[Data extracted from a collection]
<<<<
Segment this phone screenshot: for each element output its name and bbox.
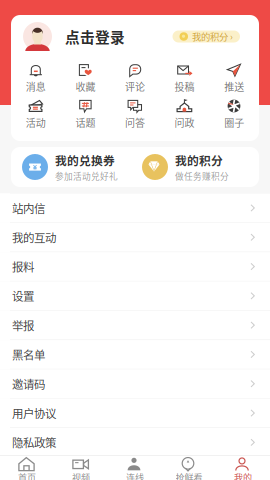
- staticText: 做任务赚积分: [175, 170, 229, 182]
- button[interactable]: 我的积分 ›: [172, 30, 240, 42]
- button[interactable]: 站内信: [0, 194, 270, 223]
- button[interactable]: 视频: [54, 455, 108, 480]
- button[interactable]: 点击登录: [23, 22, 125, 51]
- staticText: 我的积分 ›: [192, 30, 233, 43]
- button[interactable]: 圈子: [209, 94, 259, 130]
- staticText: 设置: [12, 288, 34, 304]
- button[interactable]: 推送: [209, 58, 259, 94]
- button[interactable]: 收藏: [61, 58, 110, 94]
- staticText: 视频: [72, 471, 90, 480]
- staticText: 抢鲜看: [176, 471, 202, 480]
- button[interactable]: 问政: [160, 94, 209, 130]
- staticText: 推送: [224, 79, 244, 94]
- staticText: 黑名单: [12, 346, 45, 363]
- staticText: 举报: [12, 317, 34, 333]
- button[interactable]: 首页: [0, 455, 54, 480]
- button[interactable]: 投稿: [160, 58, 209, 94]
- button[interactable]: 抢鲜看: [162, 455, 216, 480]
- staticText: 站内信: [12, 200, 45, 216]
- button[interactable]: 隐私政策: [0, 428, 270, 457]
- staticText: 连线: [126, 471, 144, 480]
- staticText: 投稿: [175, 79, 195, 94]
- button[interactable]: 我的兑换券: [11, 147, 135, 187]
- button[interactable]: 设置: [0, 282, 270, 311]
- button[interactable]: 问答: [110, 94, 160, 130]
- staticText: 邀请码: [12, 375, 45, 392]
- staticText: 问答: [125, 115, 145, 130]
- button[interactable]: 评论: [110, 58, 160, 94]
- button[interactable]: 话题: [61, 94, 110, 130]
- staticText: 用户协议: [12, 405, 56, 421]
- staticText: 我的互动: [12, 229, 56, 246]
- button[interactable]: 我的积分: [135, 147, 259, 187]
- button[interactable]: 举报: [0, 311, 270, 340]
- staticText: 隐私政策: [12, 434, 56, 451]
- button[interactable]: 用户协议: [0, 399, 270, 428]
- staticText: 参加活动兑好礼: [55, 170, 118, 182]
- staticText: 我的兑换券: [55, 152, 115, 169]
- button[interactable]: 活动: [11, 94, 61, 130]
- staticText: 问政: [175, 115, 195, 130]
- button[interactable]: 黑名单: [0, 340, 270, 369]
- button[interactable]: 邀请码: [0, 369, 270, 399]
- staticText: 报料: [12, 258, 34, 275]
- staticText: 首页: [18, 471, 36, 480]
- staticText: 消息: [26, 79, 46, 94]
- button[interactable]: 消息: [11, 58, 61, 94]
- button[interactable]: 我的: [216, 455, 270, 480]
- staticText: 话题: [75, 115, 95, 130]
- button[interactable]: 连线: [108, 455, 162, 480]
- button[interactable]: 我的互动: [0, 223, 270, 252]
- staticText: 收藏: [75, 79, 95, 94]
- button[interactable]: 报料: [0, 252, 270, 282]
- staticText: 活动: [26, 115, 46, 130]
- staticText: 点击登录: [65, 26, 125, 47]
- staticText: 我的积分: [175, 152, 223, 169]
- staticText: 评论: [125, 79, 145, 94]
- staticText: 圈子: [224, 115, 244, 130]
- staticText: 我的: [234, 471, 252, 480]
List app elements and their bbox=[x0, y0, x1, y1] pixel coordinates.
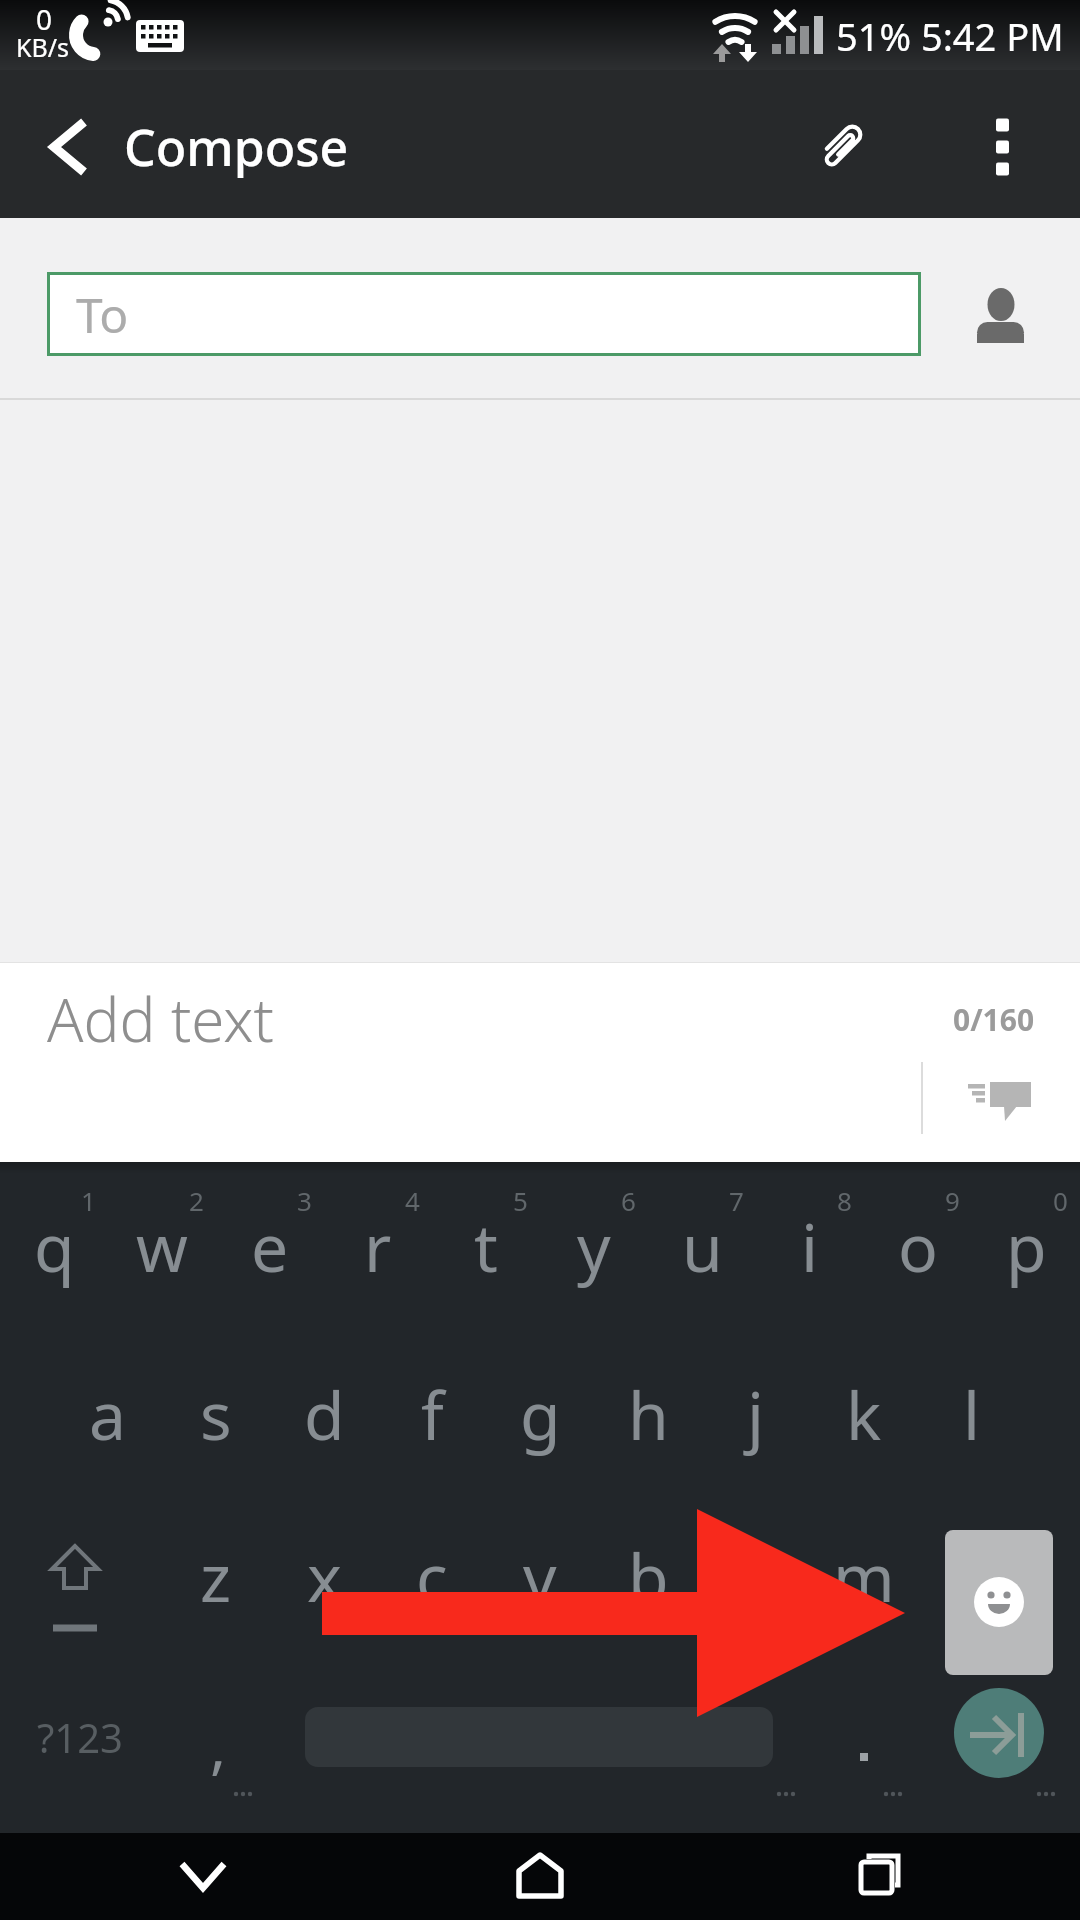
button[interactable]: l bbox=[918, 1330, 1026, 1498]
button[interactable]: m bbox=[810, 1492, 918, 1660]
staticText: 8 bbox=[837, 1183, 852, 1218]
button[interactable]: n bbox=[702, 1492, 810, 1660]
staticText: l bbox=[963, 1369, 981, 1459]
button[interactable]: h bbox=[594, 1330, 702, 1498]
button[interactable]: x bbox=[270, 1492, 378, 1660]
staticText: 0 bbox=[1053, 1183, 1068, 1218]
button[interactable]: a bbox=[54, 1330, 162, 1498]
staticText: z bbox=[200, 1531, 232, 1621]
staticText: v bbox=[523, 1531, 557, 1621]
button[interactable]: c bbox=[378, 1492, 486, 1660]
staticText: o bbox=[898, 1201, 938, 1291]
staticText: p bbox=[1006, 1201, 1047, 1291]
staticText: 0/160 bbox=[953, 999, 1035, 1040]
staticText: q bbox=[34, 1201, 75, 1291]
staticText: 9 bbox=[945, 1183, 960, 1218]
button[interactable] bbox=[25, 1505, 125, 1640]
staticText: 4 bbox=[405, 1183, 420, 1218]
button[interactable]: r bbox=[324, 1162, 432, 1330]
staticText: i bbox=[801, 1201, 819, 1291]
staticText: 0 bbox=[36, 0, 53, 36]
button[interactable]: , bbox=[170, 1700, 266, 1790]
button[interactable]: s bbox=[162, 1330, 270, 1498]
staticText: c bbox=[416, 1531, 448, 1621]
staticText: 3 bbox=[297, 1183, 312, 1218]
button[interactable]: i bbox=[756, 1162, 864, 1330]
button[interactable]: z bbox=[162, 1492, 270, 1660]
button[interactable]: p bbox=[972, 1162, 1080, 1330]
button[interactable] bbox=[493, 1840, 588, 1915]
staticText: m bbox=[833, 1531, 895, 1621]
button[interactable]: y bbox=[540, 1162, 648, 1330]
button[interactable] bbox=[965, 100, 1040, 192]
button[interactable]: ?123 bbox=[28, 1700, 132, 1774]
button[interactable] bbox=[155, 1840, 250, 1915]
staticText: a bbox=[89, 1369, 127, 1459]
button[interactable] bbox=[945, 1060, 1055, 1135]
staticText: x bbox=[307, 1531, 342, 1621]
button[interactable] bbox=[20, 100, 115, 195]
button[interactable]: f bbox=[378, 1330, 486, 1498]
staticText: 5 bbox=[513, 1183, 528, 1218]
button[interactable] bbox=[305, 1707, 773, 1767]
staticText: s bbox=[200, 1369, 232, 1459]
staticText: ?123 bbox=[37, 1710, 123, 1764]
button[interactable] bbox=[0, 962, 1080, 1162]
staticText: n bbox=[736, 1531, 777, 1621]
staticText: f bbox=[421, 1369, 444, 1459]
button[interactable]: q bbox=[0, 1162, 108, 1330]
button[interactable]: k bbox=[810, 1330, 918, 1498]
button[interactable] bbox=[795, 100, 885, 192]
button[interactable] bbox=[954, 1688, 1044, 1778]
button[interactable]: u bbox=[648, 1162, 756, 1330]
staticText: w bbox=[136, 1201, 188, 1291]
staticText: 7 bbox=[729, 1183, 744, 1218]
staticText: e bbox=[251, 1201, 289, 1291]
staticText: u bbox=[682, 1201, 723, 1291]
staticText: t bbox=[474, 1201, 498, 1291]
staticText: y bbox=[577, 1201, 611, 1291]
button[interactable]: To bbox=[47, 272, 921, 356]
button[interactable] bbox=[820, 1710, 906, 1790]
staticText: g bbox=[520, 1369, 561, 1459]
staticText: k bbox=[846, 1369, 882, 1459]
staticText: , bbox=[210, 1704, 227, 1786]
button[interactable]: t bbox=[432, 1162, 540, 1330]
button[interactable] bbox=[830, 1840, 925, 1915]
button[interactable]: g bbox=[486, 1330, 594, 1498]
staticText: 6 bbox=[621, 1183, 636, 1218]
button[interactable]: v bbox=[486, 1492, 594, 1660]
button[interactable]: d bbox=[270, 1330, 378, 1498]
staticText: b bbox=[628, 1531, 669, 1621]
button[interactable]: b bbox=[594, 1492, 702, 1660]
button[interactable]: j bbox=[702, 1330, 810, 1498]
staticText: To bbox=[76, 282, 129, 347]
staticText: j bbox=[747, 1369, 765, 1459]
button[interactable] bbox=[945, 1530, 1053, 1675]
button[interactable]: w bbox=[108, 1162, 216, 1330]
staticText: d bbox=[304, 1369, 345, 1459]
staticText: 51% 5:42 PM bbox=[836, 10, 1064, 58]
staticText: Compose bbox=[124, 113, 349, 181]
staticText: r bbox=[364, 1201, 392, 1291]
staticText: 1 bbox=[81, 1183, 96, 1218]
staticText: 2 bbox=[189, 1183, 204, 1218]
staticText: h bbox=[628, 1369, 669, 1459]
button[interactable] bbox=[960, 268, 1042, 358]
staticText: KB/s bbox=[16, 30, 70, 64]
staticText: Add text bbox=[47, 978, 274, 1060]
button[interactable]: e bbox=[216, 1162, 324, 1330]
button[interactable]: o bbox=[864, 1162, 972, 1330]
>>>>
◆ WORK INSTRUCTION
Which lines of the data include "用户协议"? Copy each of them.

◆ SOLUTION
- staticText: 用户协议: [12, 405, 56, 421]
- button[interactable]: 用户协议: [0, 399, 270, 428]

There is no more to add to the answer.